Circulating red blood cells might also serve as addditional source of NO release, as only recently demonstrated by Kleinbongard and colleagues [8] in addition to previous studies [6, 7] have reported functional eNOS expression in RBC. We found increased RBC eNOS activity during cardiopulmonary bypass assessed by eNOS translocation, which has been identified as one intracellular mechanism for eNOS activation [9, 12]. The RBC eNOS activation during extracorporeal circulation appears as plausible mechanism, as extracorporeal circulation not only activates platelets but also results in shear-stress–mediated eNOS activation in vascular endothelium [13]. Furthermore, Cheng and associates [14] have recently shown the effect of shear stress on eNOS distribution in endothelial cells, which might also apply to circulating RBC. In addition, Pott and coworkers [15] have demonstrated eNOS translocation rather than phosphorylation to be the dominant mechanism for NO generation in atrial myocardium.

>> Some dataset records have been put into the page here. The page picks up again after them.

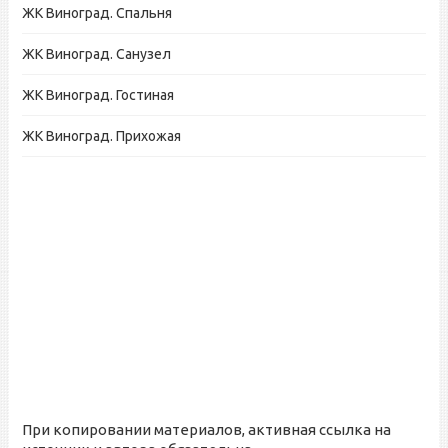
ЖК Виноград. Спальня
ЖК Виноград. Санузел
ЖК Виноград. Гостиная
ЖК Виноград. Прихожая
При копировании материалов, активная ссылка на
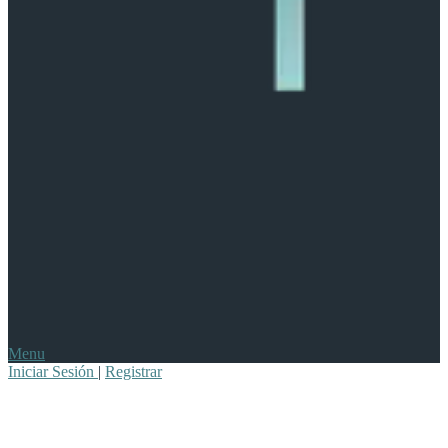
Menu
Iniciar Sesión
|
Registrar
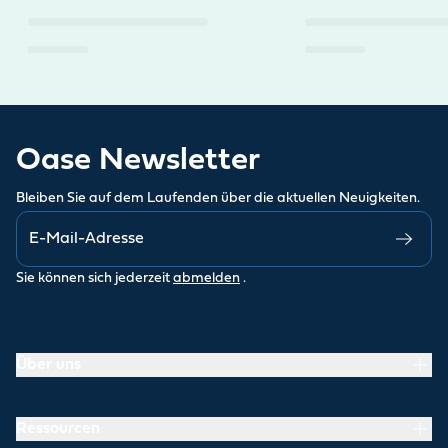
Oase Newsletter
Bleiben Sie auf dem Laufenden über die aktuellen Neuigkeiten.
Sie können sich jederzeit
abmelden
.
Über uns
Ressourcen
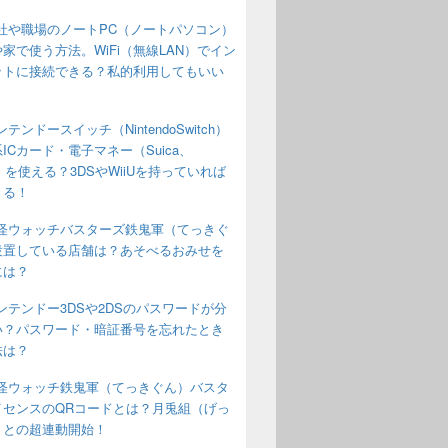
社や職場のノートPC（ノートパソコン）
家で使う方法。WiFi（無線LAN）でイン
ットに接続できる？私的利用してもいい
であそべる？iPhone・iPadアプリの値段は？
ンテンドースイッチ（NintendoSwitch）
ICカード・電子マネー（Suica、
o）を使える？3DSやWiiUを持っていれば
きる！
怪ウォッチバスターズ鉄鬼軍（てっきぐ
設置している店舗は？あそべるおみせを
には？
ンテンドー3DSや2DSのパスワードが分
い？パスワード・暗証番号を忘れたとき
法は？
怪ウォッチ鉄鬼軍（てっきぐん）バスタ
イセンスのQRコードとは？月兎組（げっ
）との超連動開始！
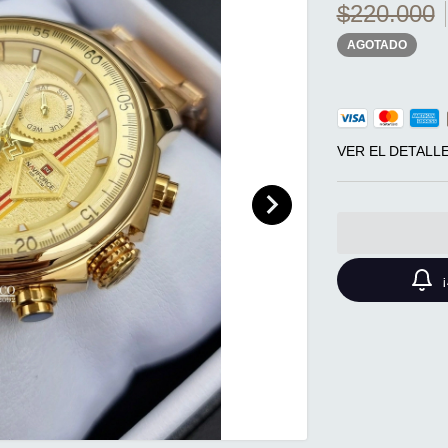
$220.000
AGOTADO
VER EL DETALL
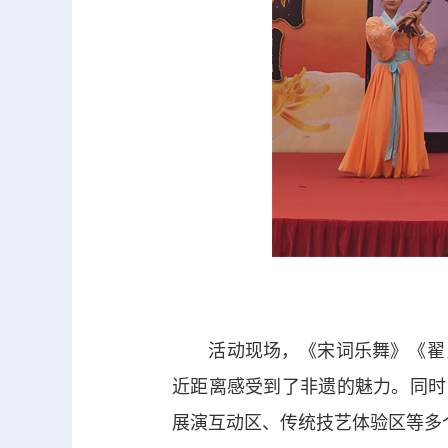
活动现场，《宋词乐舞》《翟氏
近距离感受到了非遗的魅力。同时
展演互动区、传统技艺体验区等多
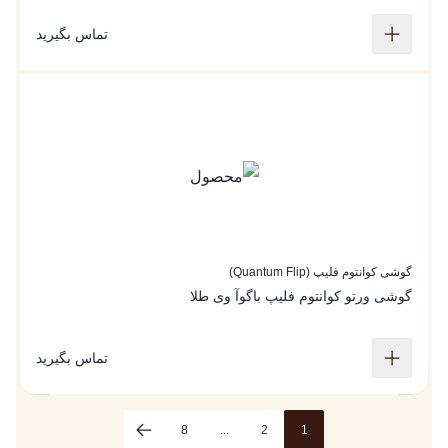
تماس بگیرید
گوشی کوانتوم فلیپ (Quantum Flip)
گوشی ورتو کوانتوم فلیپ باگوآ وی طلا
تماس بگیرید
8
...
2
1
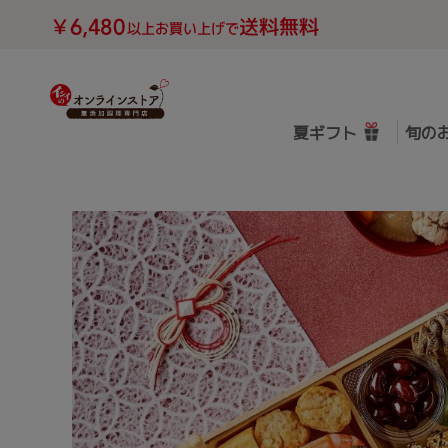
夏ギフト
旬の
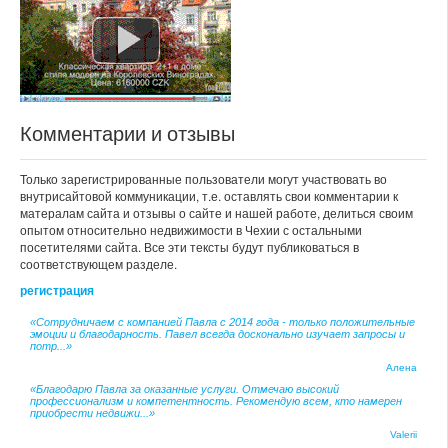
Комментарии и отзывы
Только зарегистрированные пользователи могут участвовать во
внутрисайтовой коммуникации, т.е. оставлять свои комментарии к
матералам сайта и отзывы о сайте и нашей работе, делиться своим
опытом относительно недвижимости в Чехии с остальными
посетителями сайта. Все эти тексты будут публиковаться в
соответствующем разделе.
регистрация
«Сотрудничаем с компанией Павла с 2014 года - только положительные
эмоции и благодарность. Павел всегда досконально изучает запросы и
потр...»
Алена
«Благодарю Павла за оказанные услуги. Отмечаю высокий
профессионализм и компетентность. Рекомендую всем, кто намерен
приобрести недвижи...»
Valerii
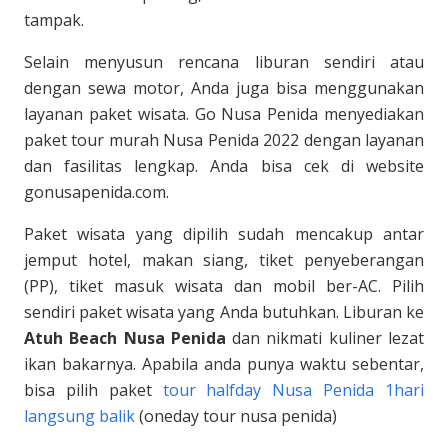
tampak.
Selain menyusun rencana liburan sendiri atau
dengan sewa motor, Anda juga bisa menggunakan
layanan paket wisata. Go Nusa Penida menyediakan
paket tour murah Nusa Penida 2022 dengan layanan
dan fasilitas lengkap. Anda bisa cek di website
gonusapenida.com.
Paket wisata yang dipilih sudah mencakup antar
jemput hotel, makan siang, tiket penyeberangan
(PP), tiket masuk wisata dan mobil ber-AC. Pilih
sendiri paket wisata yang Anda butuhkan. Liburan ke
Atuh Beach Nusa Penida
dan nikmati kuliner lezat
ikan bakarnya. Apabila anda punya waktu sebentar,
bisa pilih paket
tour halfday Nusa Penida 1hari
langsung balik
(oneday tour nusa penida)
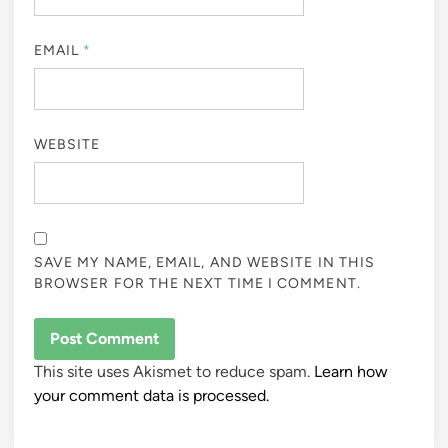
EMAIL
*
WEBSITE
SAVE MY NAME, EMAIL, AND WEBSITE IN THIS
BROWSER FOR THE NEXT TIME I COMMENT.
This site uses Akismet to reduce spam.
Learn how
your comment data is processed.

Considering these findings in combination with our results, we conclude that extracorporeal circulation activates RBC eNOS through translocation, and thus might contribute to extracorporeal circulation–associated hypotension through subsequent NO release. As we only found a time-dependent activity increase independent of the operative procedure and associated variables such as different cardioplegic strategies, we attribute RBC eNOS activation mainly to extracorporeal circulation–associated mechanical stress.
Our data do not allow us to speculate to what extent RBC eNOS contributes to NO generation during extracorporeal circulation. However, the results of our study build the rationale for future studies on the activation of RBC eNOS, the associated NO generation, and the potential role in vascular tone regulation, not only during extracorporeal circulation.